I am working with a cluster where we have custom hadoop 2.4. I am trying to use talend with spark components. For the tSparkConnection components, I have the set the relevant SparkHost, SparkHome.
For the distribution, the two available options are Cloudera and Custom( unsupported). When the Custom( unsupported ) distribution is selected, there is a provision to choose the custom Hadoop version to include the relavant libraries. The options available here are: Cloudera, HortonWorks, MapR, Apache, Amazon EMR, PivotalHD. However for me, when I choose Cloudera it comes with Hadoop 2.3 and I am assuming that all essential libraries are missing, and hence I get an "NoClassDefFoundError" which leads to not being able to load a file in Spark via this Spark connection. Btw, the spark version I have is 1.0.0
I would like to know how to fix this and a way to get this version of Spark running with Hadoop 2.4.

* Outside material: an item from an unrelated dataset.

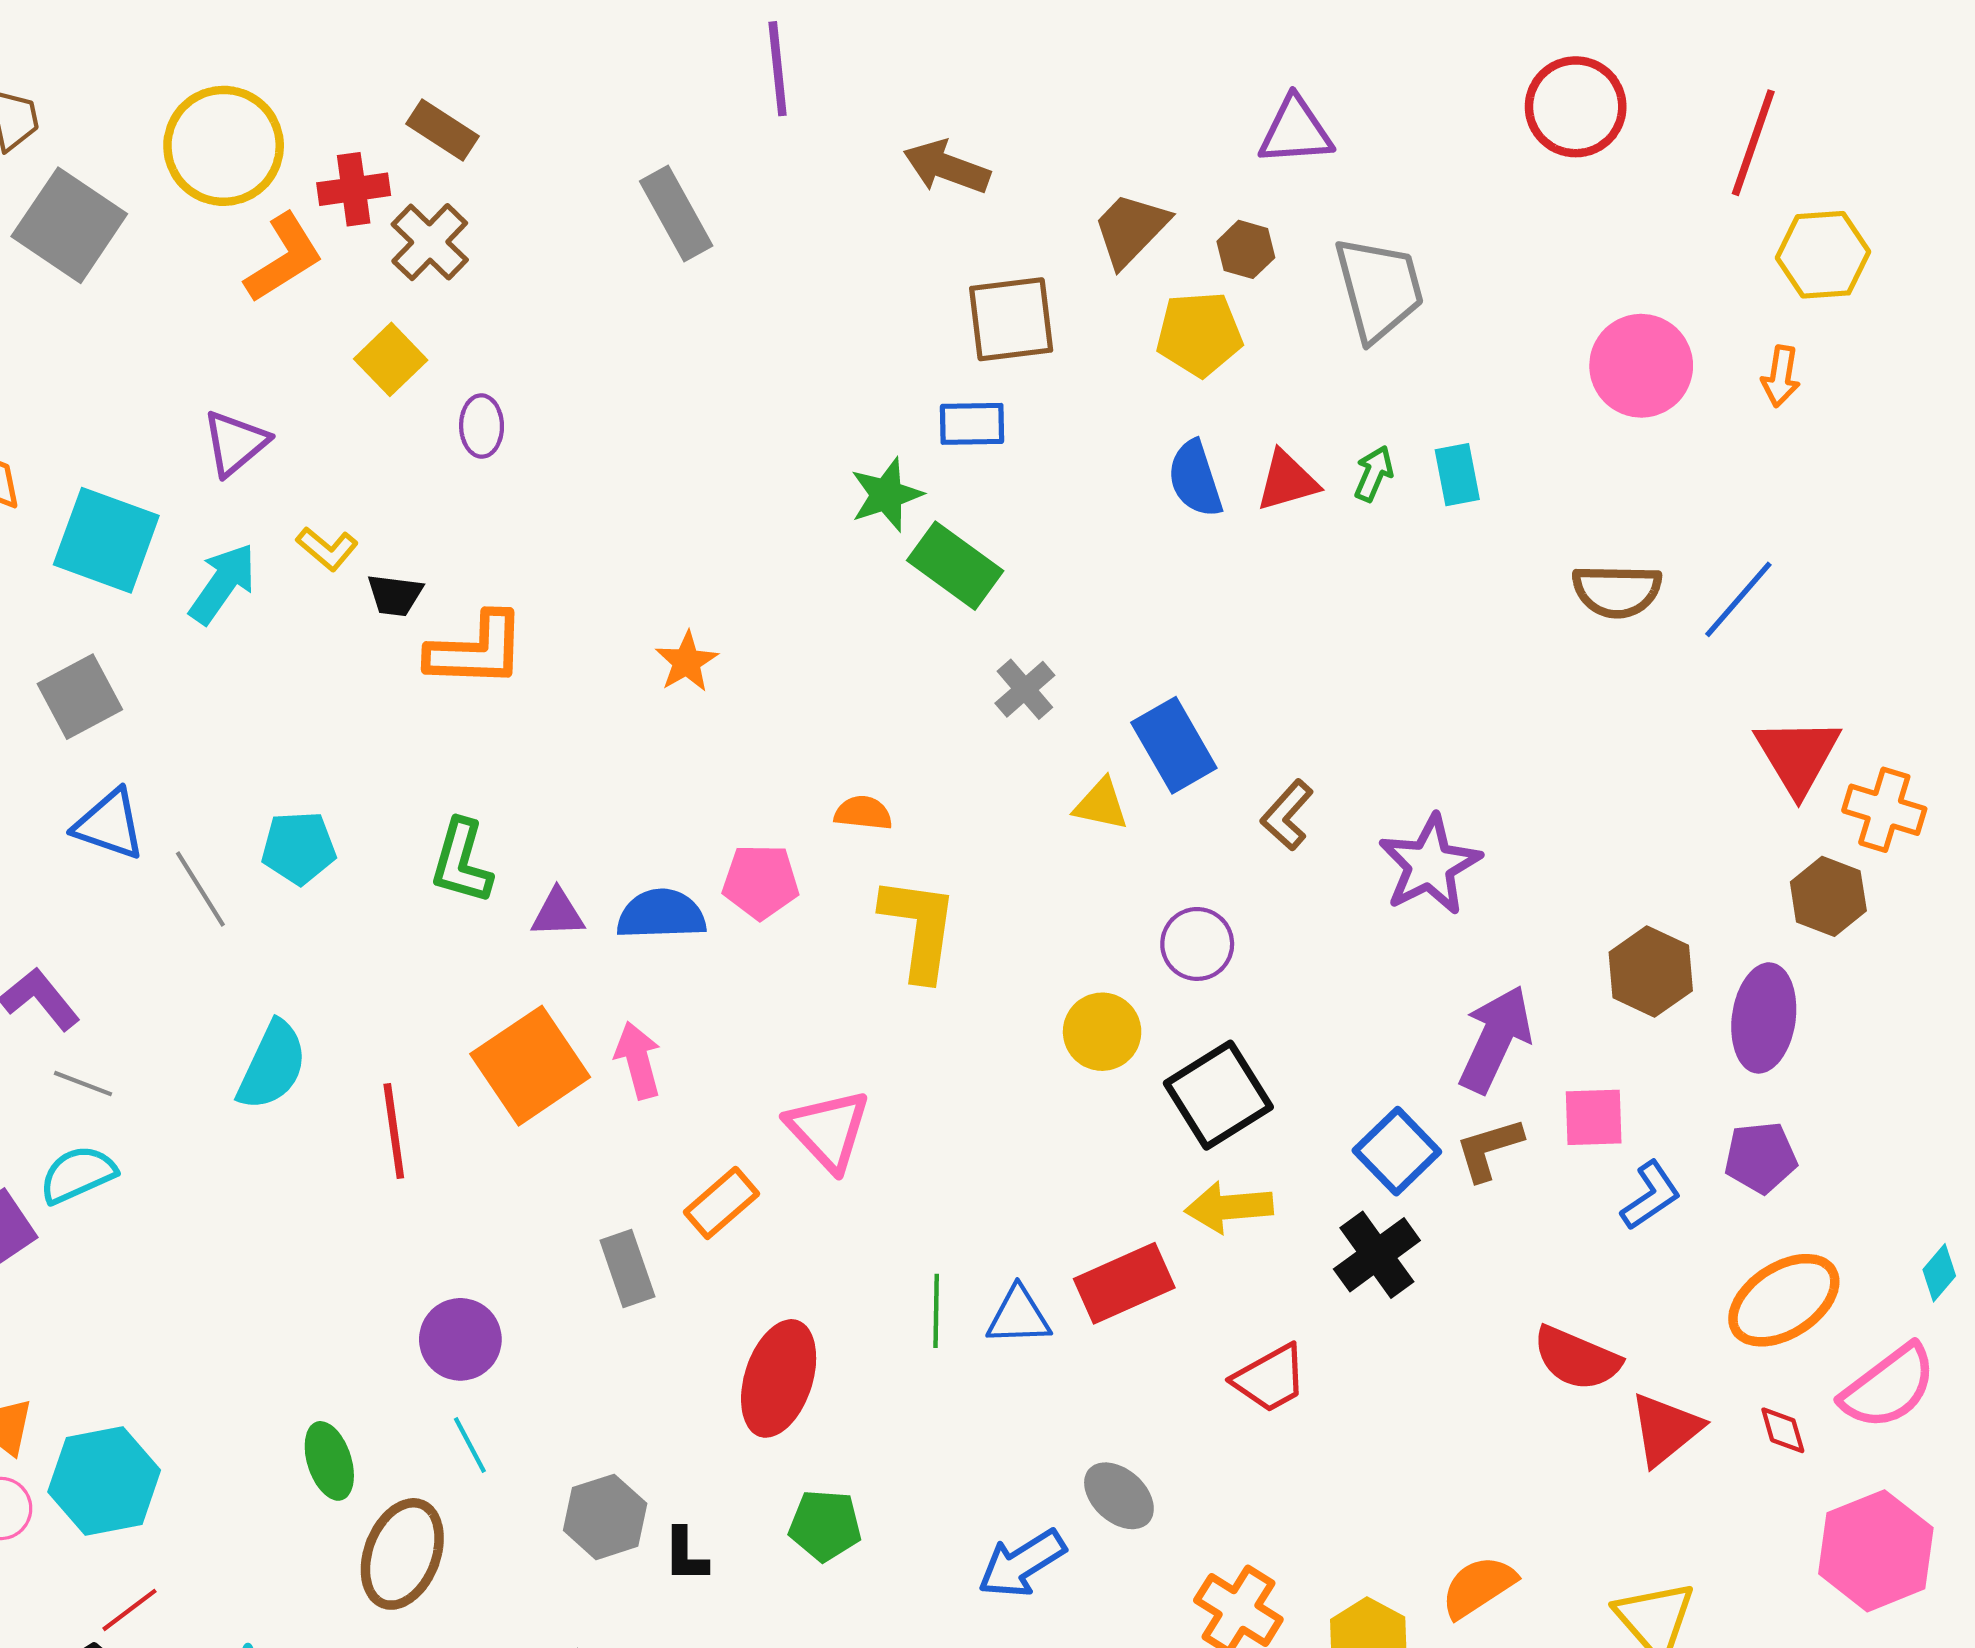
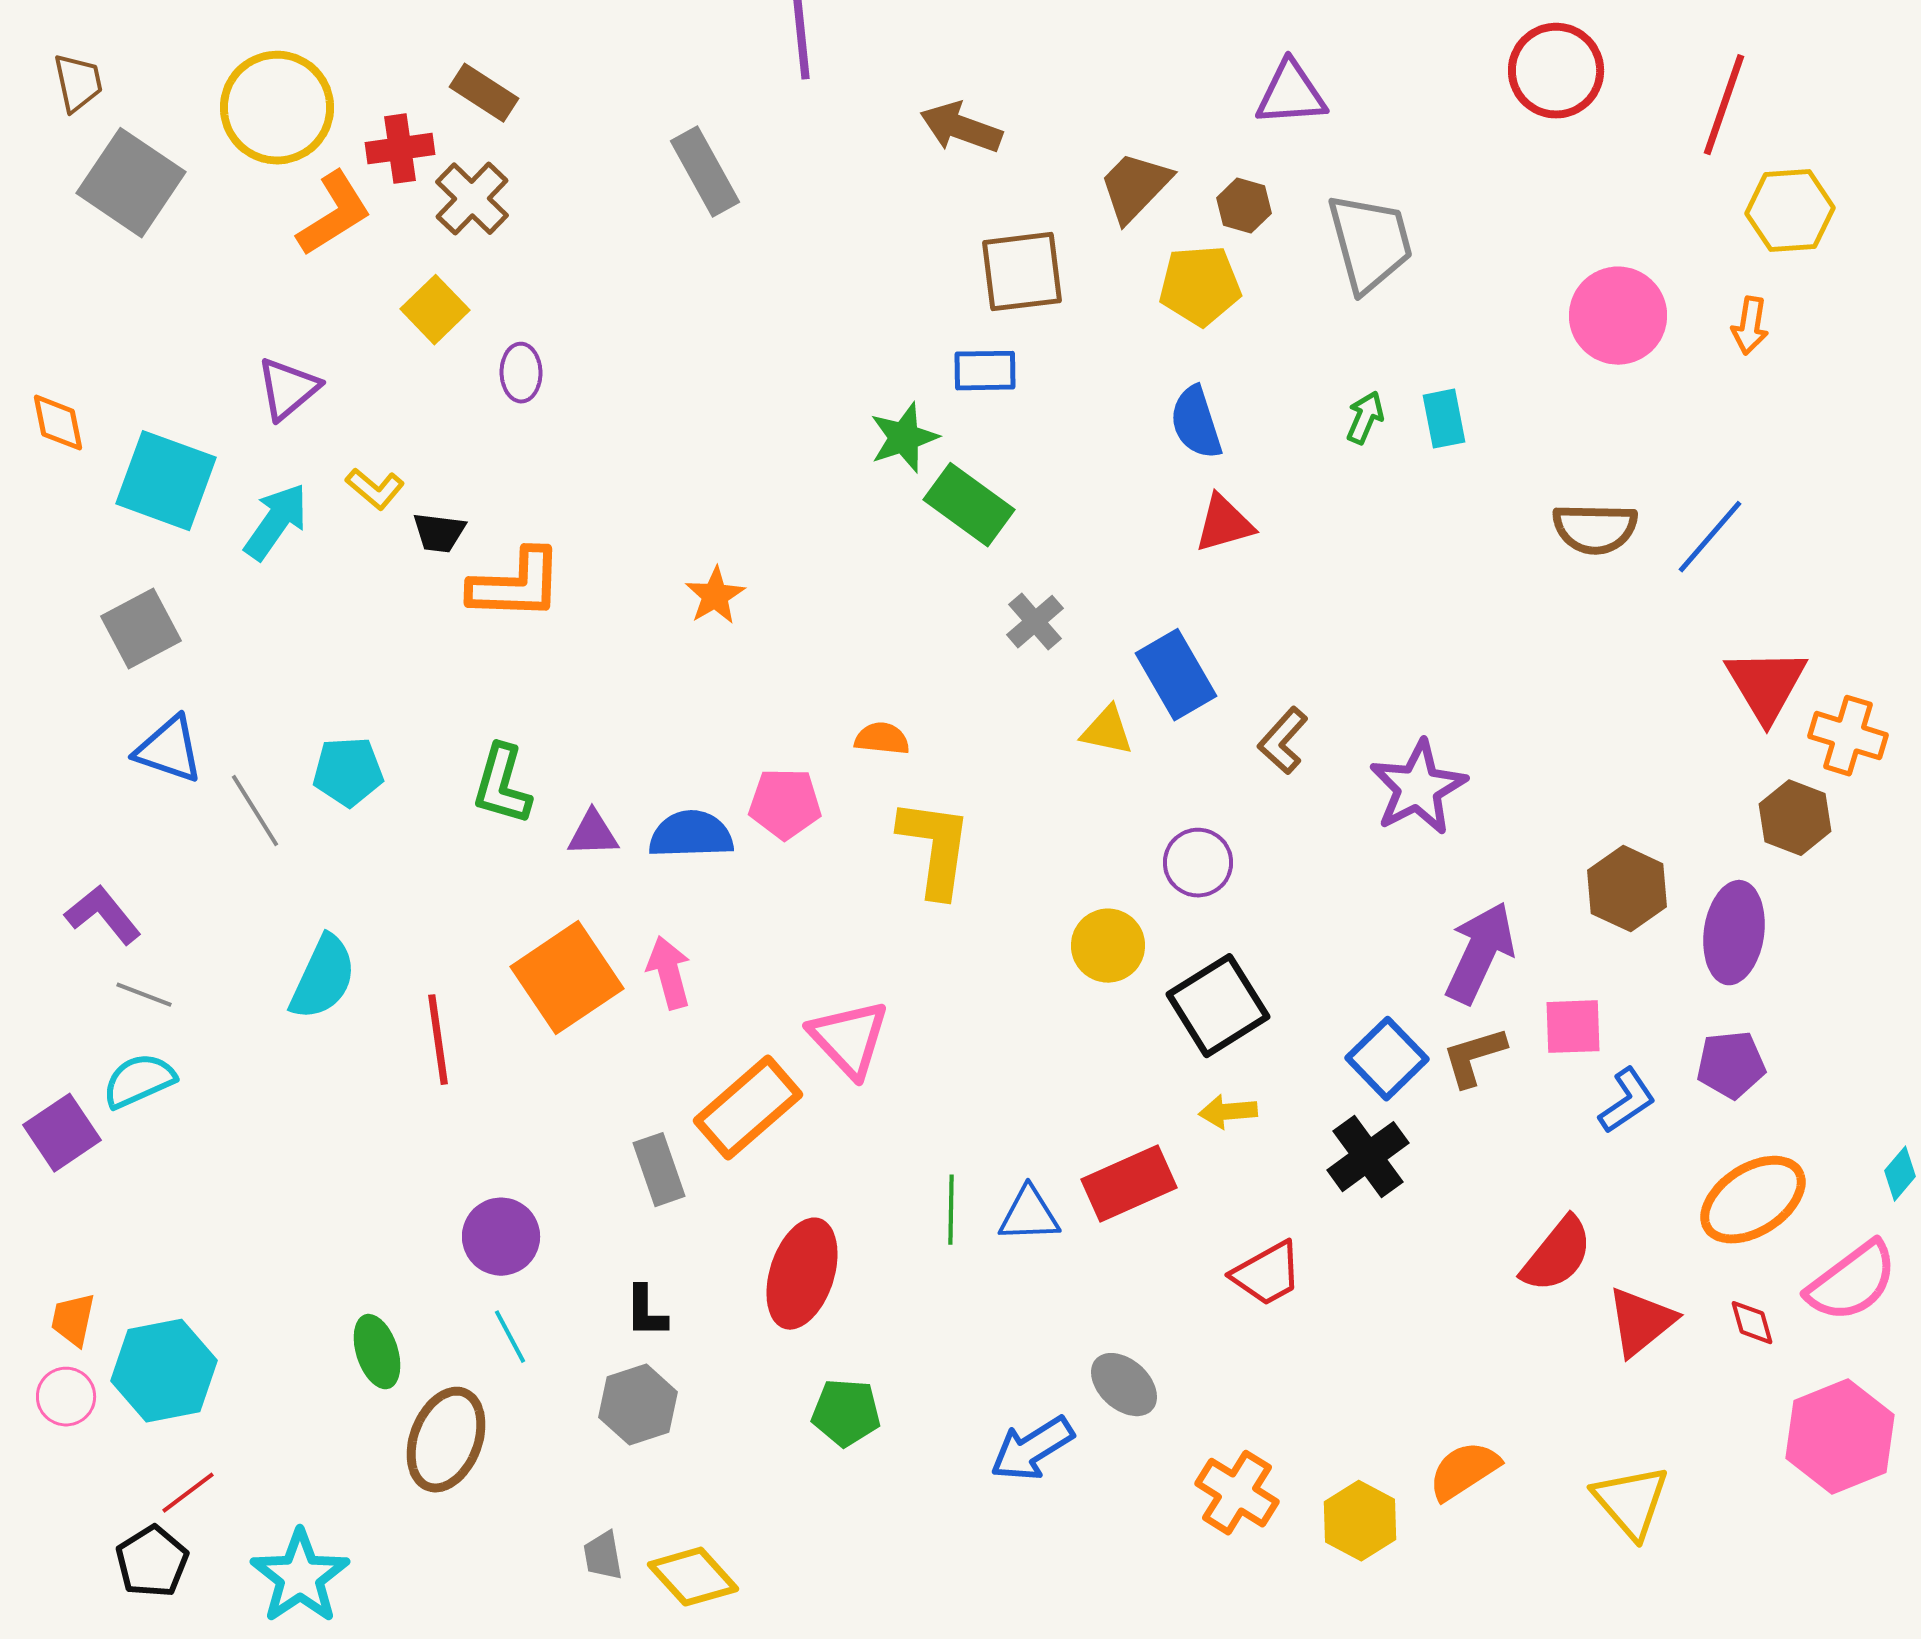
red triangle: (1287, 481) -> (1224, 524), moved
orange rectangle: (722, 1203) -> (748, 1108), size x1.5
yellow arrow: (1229, 1207) -> (1228, 1112), size x0.7
red semicircle: (1577, 1358) -> (1557, 1255), turned -74
black L-shape: (686, 1555) -> (646, 1312), moved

The error is copied and pasted below:
[statistics] connecting to socket on port 3637
[statistics] connected
Exception in thread "main" java.lang.NoClassDefFoundError: org/apache/spark/api/java/JavaSparkContext
at sparktest.sparktest_0_1.sparktest.tSparkConnection_2Process(sparktest.java:491)
at sparktest.sparktest_0_1.sparktest.runJobInTOS(sparktest.java:1643)
at sparktest.sparktest_0_1.sparktest.main(sparktest.java:1502)
Caused by: java.lang.ClassNotFoundException: org.apache.spark.api.java.JavaSparkContext
at java.net.URLClassLoader$1.run(URLClassLoader.java:372)
at java.net.URLClassLoader$1.run(URLClassLoader.java:361)
at java.security.AccessController.doPrivileged(Native Method)
at java.net.URLClassLoader.findClass(URLClassLoader.java:360)
at java.lang.ClassLoader.loadClass(ClassLoader.java:424)
at sun.misc.Launcher$AppClassLoader.loadClass(Launcher.java:308)
at java.lang.ClassLoader.loadClass(ClassLoader.java:357)
... 3 more
[statistics] disconnected
Job sparktest ended at 13:19 21/10/2014. [exit code=1]
Thanks!
Yes CDH 5.0.0 contains Hadoop 2.3. Hadoop 2.4.0 is on the roadmap and sounds like it will be available for CDH 5.x.
Best.